## [EXERCISE REQUIREMENTS]
Return all of the entries below, word for word. Omit each picture.

[Recorded data]
•••••

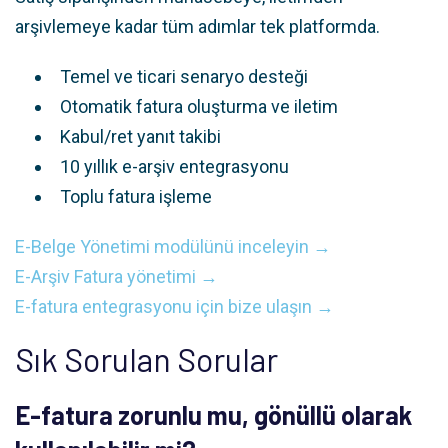
arşivlemeye kadar tüm adımlar tek platformda.
Temel ve ticari senaryo desteği
Otomatik fatura oluşturma ve iletim
Kabul/ret yanıt takibi
10 yıllık e-arşiv entegrasyonu
Toplu fatura işleme
E-Belge Yönetimi modülünü inceleyin →
E-Arşiv Fatura yönetimi →
E-fatura entegrasyonu için bize ulaşın →
Sık Sorulan Sorular
E-fatura zorunlu mu, gönüllü olarak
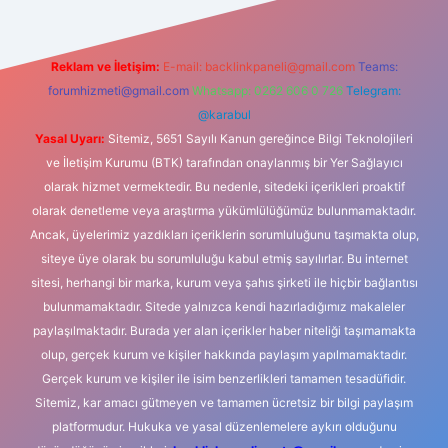
Reklam ve İletişim:
E-mail:
backlinkpaneli@gmail.com
Teams:
forumhizmeti@gmail.com
Whatsapp: 0262 606 0 726
Telegram:
@karabul
Yasal Uyarı:
Sitemiz, 5651 Sayılı Kanun gereğince Bilgi Teknolojileri
ve İletişim Kurumu (BTK) tarafından onaylanmış bir Yer Sağlayıcı
olarak hizmet vermektedir. Bu nedenle, sitedeki içerikleri proaktif
olarak denetleme veya araştırma yükümlülüğümüz bulunmamaktadır.
Ancak, üyelerimiz yazdıkları içeriklerin sorumluluğunu taşımakta olup,
siteye üye olarak bu sorumluluğu kabul etmiş sayılırlar. Bu internet
sitesi, herhangi bir marka, kurum veya şahıs şirketi ile hiçbir bağlantısı
bulunmamaktadır. Sitede yalnızca kendi hazırladığımız makaleler
paylaşılmaktadır. Burada yer alan içerikler haber niteliği taşımamakta
olup, gerçek kurum ve kişiler hakkında paylaşım yapılmamaktadır.
Gerçek kurum ve kişiler ile isim benzerlikleri tamamen tesadüfidir.
Sitemiz, kar amacı gütmeyen ve tamamen ücretsiz bir bilgi paylaşım
platformudur. Hukuka ve yasal düzenlemelere aykırı olduğunu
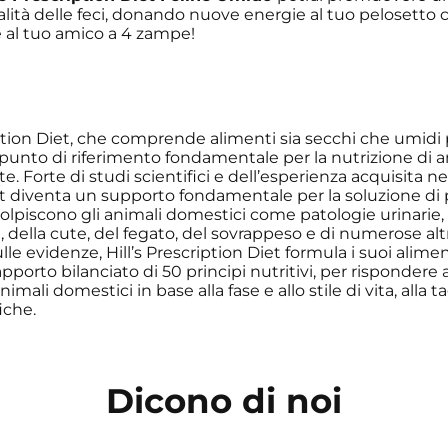
lità delle feci, donando nuove energie al tuo pelosetto
e al tuo amico a 4 zampe!
ption Diet, che comprende alimenti sia secchi che umidi p
punto di riferimento fondamentale per la nutrizione di a
e. Forte di studi scientifici e dell’esperienza acquisita negl
et diventa un supporto fondamentale per la soluzione di 
olpiscono gli animali domestici come patologie urinarie, 
i, della cute, del fegato, del sovrappeso e di numerose alt
ulle evidenze, Hill’s Prescription Diet formula i suoi alime
porto bilanciato di 50 principi nutritivi, per rispondere a
imali domestici in base alla fase e allo stile di vita, alla ta
iche.
Dicono di noi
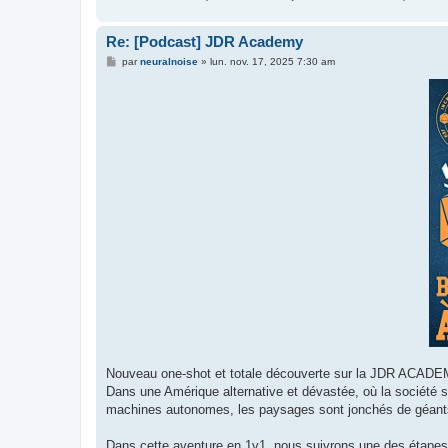
Re: [Podcast] JDR Academy
M
par
neuralnoise
»
lun. nov. 17, 2025 7:30 am
e
s
s
a
g
e
Nouveau one-shot et totale découverte sur la JDR ACADE
Dans une Amérique alternative et dévastée, où la société s’
machines autonomes, les paysages sont jonchés de géants 
Dans cette aventure en 1v1, nous suivrons une des étapes d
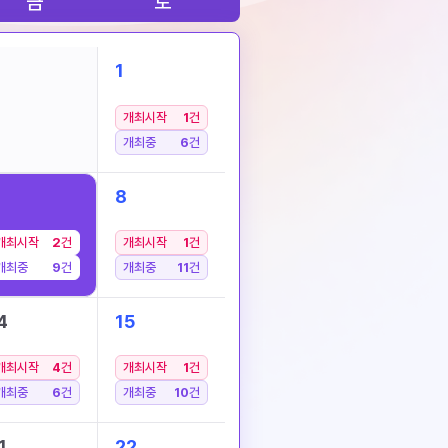
금
토
1
개최시작
1
건
개최중
6
건
8
개최시작
2
건
개최시작
1
건
개최중
9
건
개최중
11
건
4
15
개최시작
4
건
개최시작
1
건
개최중
6
건
개최중
10
건
1
22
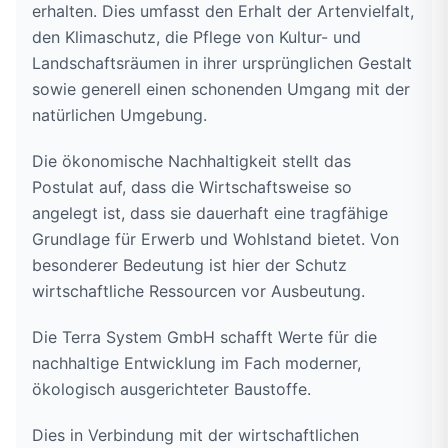
erhalten. Dies umfasst den Erhalt der Artenvielfalt,
den Klimaschutz, die Pflege von Kultur- und
Landschaftsräumen in ihrer ursprünglichen Gestalt
sowie generell einen schonenden Umgang mit der
natürlichen Umgebung.
Die ökonomische Nachhaltigkeit stellt das
Postulat auf, dass die Wirtschaftsweise so
angelegt ist, dass sie dauerhaft eine tragfähige
Grundlage für Erwerb und Wohlstand bietet. Von
besonderer Bedeutung ist hier der Schutz
wirtschaftliche Ressourcen vor Ausbeutung.
Die Terra System GmbH schafft Werte für die
nachhaltige Entwicklung im Fach moderner,
ökologisch ausgerichteter Baustoffe.
Dies in Verbindung mit der wirtschaftlichen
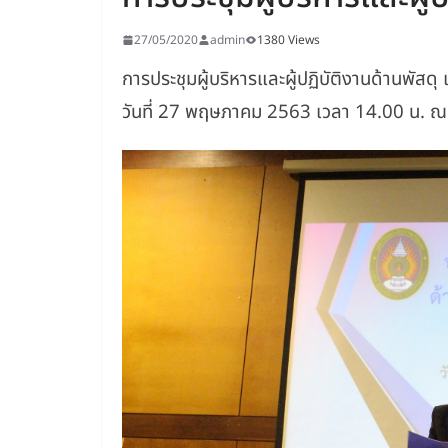
27/05/2020
admin
1380 Views
การประชุมผู้บริหารและผู้ปฏิบัติงานด้านพัสด
วันที่ 27 พฤษภาคม 2563 เวลา 14.00 น. ณ ห้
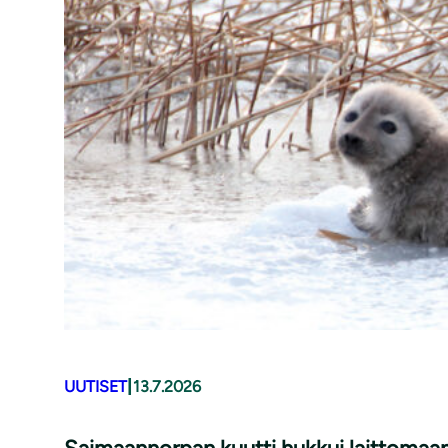
|
UUTISET
13.7.2026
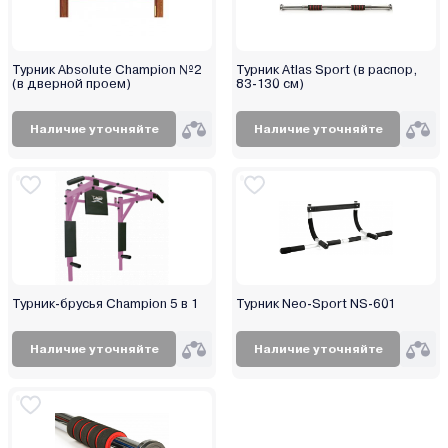
Турник Absolute Champion №2
Турник Atlas Sport (в распор,
(в дверной проем)
83-130 см)
Наличие уточняйте
Наличие уточняйте
Турник-брусья Champion 5 в 1
Турник Neo-Sport NS-601
Наличие уточняйте
Наличие уточняйте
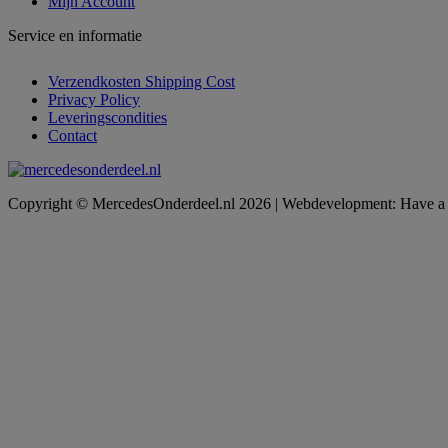
Mijn Account
Service en informatie
Verzendkosten Shipping Cost
Privacy Policy
Leveringscondities
Contact
Copyright © MercedesOnderdeel.nl 2026 | Webdevelopment: Have a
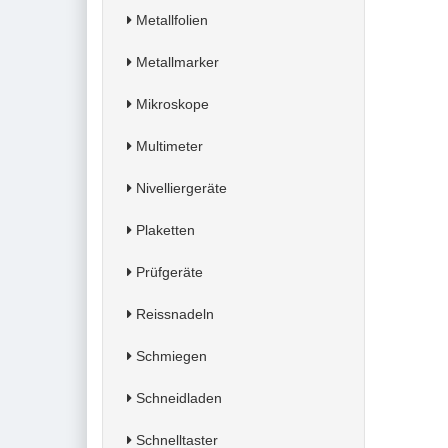
Metallfolien
Metallmarker
Mikroskope
Multimeter
Nivelliergeräte
Plaketten
Prüfgeräte
Reissnadeln
Schmiegen
Schneidladen
Schnelltaster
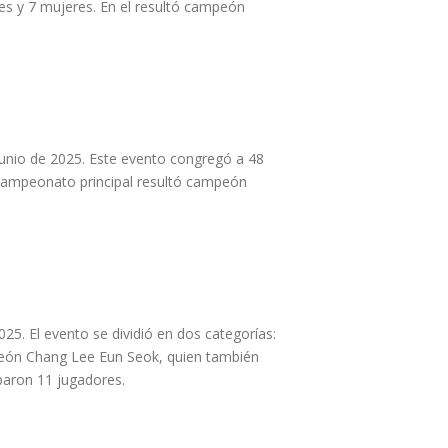
les y 7 mujeres. En el resultó campeón
 junio de 2025. Este evento congregó a 48
l campeonato principal resultó campeón
025. El evento se dividió en dos categorías:
mpeón Chang Lee Eun Seok, quien también
ciparon 11 jugadores.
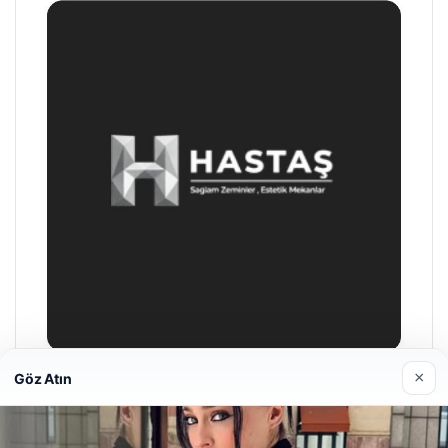
×
Göz Atın
Prenses Night Club
Nisan 29, 2026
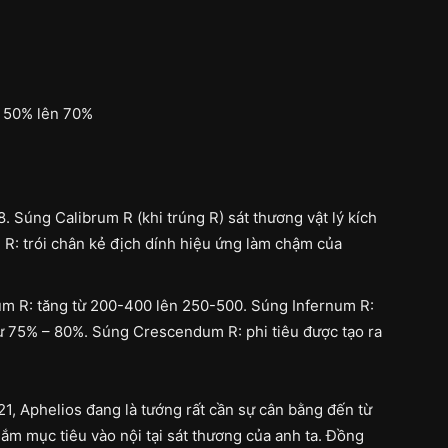
ừ 50% lên 70%
8. Súng Calibrum R (khi trúng R) sát thương vật lý kích
 R: trói chân kẻ địch dính hiệu ứng làm chậm của
um R: tăng từ 200-400 lên 250-500. Súng Infernum R:
từ 75% – 80%. Súng Crescendum R: phi tiêu được tạo ra
1, Aphelios đang là tướng rất cần sự cân bằng đến từ
ắm mục tiêu vào nội tại sát thương của anh ta. Đồng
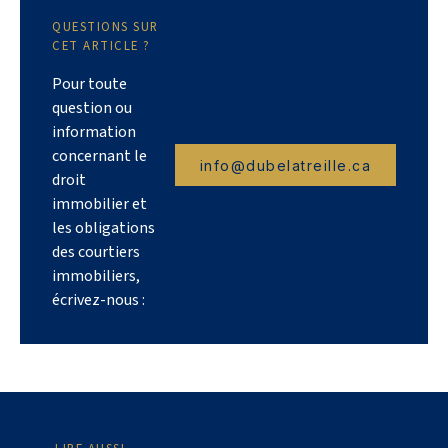
QUESTIONS SUR
CET ARTICLE ?
Pour toute
question ou
information
concernant le
info@dubelatreille.ca
droit
immobilier et
les obligations
des courtiers
immobiliers,
écrivez-nous :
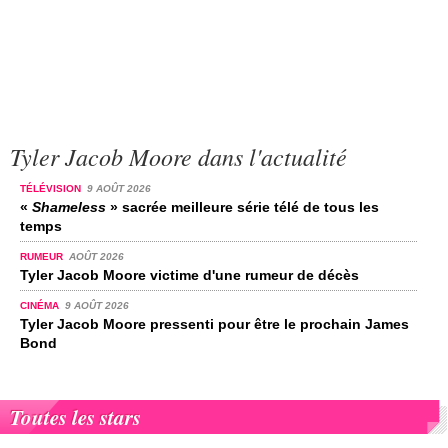
Tyler Jacob Moore dans l'actualité
TÉLÉVISION
9 AOÛT 2026
«
Shameless
» sacrée meilleure série télé de tous les
temps
RUMEUR
AOÛT 2026
Tyler Jacob Moore victime d'une rumeur de décès
CINÉMA
9 AOÛT 2026
Tyler Jacob Moore pressenti pour être le prochain James
Bond
Toutes les stars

•••••

## [RESPONSE BOX]
arşivlemeye kadar tüm adımlar tek platformda.
Temel ve ticari senaryo desteği
Otomatik fatura oluşturma ve iletim
Kabul/ret yanıt takibi
10 yıllık e-arşiv entegrasyonu
Toplu fatura işleme
E-Belge Yönetimi modülünü inceleyin →
E-Arşiv Fatura yönetimi →
E-fatura entegrasyonu için bize ulaşın →
Sık Sorulan Sorular
E-fatura zorunlu mu, gönüllü olarak
Reklam ve İletişim:
E-mail:
backlinkpaneli@gmail.com
Teams:
forumhizmeti@gmail.com
Whatsapp: 0262 606 0 726
Telegram:
@karabul
Yasal Uyarı:
Sitemiz, 5651 Sayılı Kanun gereğince Bilgi Teknolojileri
ve İletişim Kurumu (BTK) tarafından onaylanmış bir Yer Sağlayıcı
olarak hizmet vermektedir. Bu nedenle, sitedeki içerikleri proaktif
olarak denetleme veya araştırma yükümlülüğümüz bulunmamaktadır.
Ancak, üyelerimiz yazdıkları içeriklerin sorumluluğunu taşımakta olup,
siteye üye olarak bu sorumluluğu kabul etmiş sayılırlar. Bu internet
sitesi, herhangi bir marka, kurum veya şahıs şirketi ile hiçbir bağlantısı
bulunmamaktadır. Sitede yalnızca kendi hazırladığımız makaleler
paylaşılmaktadır. Burada yer alan içerikler haber niteliği taşımamakta
olup, gerçek kurum ve kişiler hakkında paylaşım yapılmamaktadır.
Gerçek kurum ve kişiler ile isim benzerlikleri tamamen tesadüfidir.
Sitemiz, kar amacı gütmeyen ve tamamen ücretsiz bir bilgi paylaşım
platformudur. Hukuka ve yasal düzenlemelere aykırı olduğunu
lità delle feci, donando nuove energie al tuo pelosetto
e al tuo amico a 4 zampe!
ption Diet, che comprende alimenti sia secchi che umidi p
punto di riferimento fondamentale per la nutrizione di a
e. Forte di studi scientifici e dell’esperienza acquisita negl
et diventa un supporto fondamentale per la soluzione di 
olpiscono gli animali domestici come patologie urinarie, 
i, della cute, del fegato, del sovrappeso e di numerose alt
ulle evidenze, Hill’s Prescription Diet formula i suoi alime
porto bilanciato di 50 principi nutritivi, per rispondere a
imali domestici in base alla fase e allo stile di vita, alla ta
iche.
Dicono di noi
Re: [Podcast] JDR Academy
M
par
neuralnoise
»
lun. nov. 17, 2025 7:30 am
e
s
s
a
g
e
Nouveau one-shot et totale découverte sur la JDR ACADE
Dans une Amérique alternative et dévastée, où la société s’
machines autonomes, les paysages sont jonchés de géants 
Dans cette aventure en 1v1, nous suivrons une des étapes d
금
토
1
개최시작
1
건
개최중
6
건
8
개최시작
2
건
개최시작
1
건
개최중
9
건
개최중
11
건
4
15
개최시작
4
건
개최시작
1
건
개최중
6
건
개최중
10
건
1
22
erhalten. Dies umfasst den Erhalt der Artenvielfalt,
den Klimaschutz, die Pflege von Kultur- und
Landschaftsräumen in ihrer ursprünglichen Gestalt
sowie generell einen schonenden Umgang mit der
natürlichen Umgebung.
Die ökonomische Nachhaltigkeit stellt das
Postulat auf, dass die Wirtschaftsweise so
angelegt ist, dass sie dauerhaft eine tragfähige
Grundlage für Erwerb und Wohlstand bietet. Von
besonderer Bedeutung ist hier der Schutz
wirtschaftliche Ressourcen vor Ausbeutung.
Die Terra System GmbH schafft Werte für die
nachhaltige Entwicklung im Fach moderner,
ökologisch ausgerichteter Baustoffe.
Dies in Verbindung mit der wirtschaftlichen
27/05/2020
admin
1380 Views
การประชุมผู้บริหารและผู้ปฏิบัติงานด้านพัสด
วันที่ 27 พฤษภาคม 2563 เวลา 14.00 น. ณ ห้
|
UUTISET
13.7.2026
Турник Absolute Champion №2
Турник Atlas Sport (в распор,
(в дверной проем)
83-130 см)
Наличие уточняйте
Наличие уточняйте
Турник-брусья Champion 5 в 1
Турник Neo-Sport NS-601
Наличие уточняйте
Наличие уточняйте
Mijn Account
Service en informatie
Verzendkosten Shipping Cost
Privacy Policy
Leveringscondities
Contact
Copyright © MercedesOnderdeel.nl 2026 | Webdevelopment: Have a
Metallfolien
Metallmarker
Mikroskope
Multimeter
Nivelliergeräte
Plaketten
Prüfgeräte
Reissnadeln
Schmiegen
Schneidladen
Schnelltaster
les y 7 mujeres. En el resultó campeón
 junio de 2025. Este evento congregó a 48
l campeonato principal resultó campeón
025. El evento se dividió en dos categorías:
mpeón Chang Lee Eun Seok, quien también
ciparon 11 jugadores.
×
Göz Atın
Prenses Night Club
Nisan 29, 2026
ừ 50% lên 70%
8. Súng Calibrum R (khi trúng R) sát thương vật lý kích
 R: trói chân kẻ địch dính hiệu ứng làm chậm của
um R: tăng từ 200-400 lên 250-500. Súng Infernum R:
từ 75% – 80%. Súng Crescendum R: phi tiêu được tạo ra
1, Aphelios đang là tướng rất cần sự cân bằng đến từ
ắm mục tiêu vào nội tại sát thương của anh ta. Đồng
QUESTIONS SUR
CET ARTICLE ?
Pour toute
question ou
information
concernant le
info@dubelatreille.ca
droit
immobilier et
les obligations
des courtiers
immobiliers,
écrivez-nous :
Tyler Jacob Moore dans l'actualité
TÉLÉVISION
9 AOÛT 2026
«
Shameless
» sacrée meilleure série télé de tous les
temps
RUMEUR
AOÛT 2026
Tyler Jacob Moore victime d'une rumeur de décès
CINÉMA
9 AOÛT 2026
Tyler Jacob Moore pressenti pour être le prochain James
Bond
Toutes les stars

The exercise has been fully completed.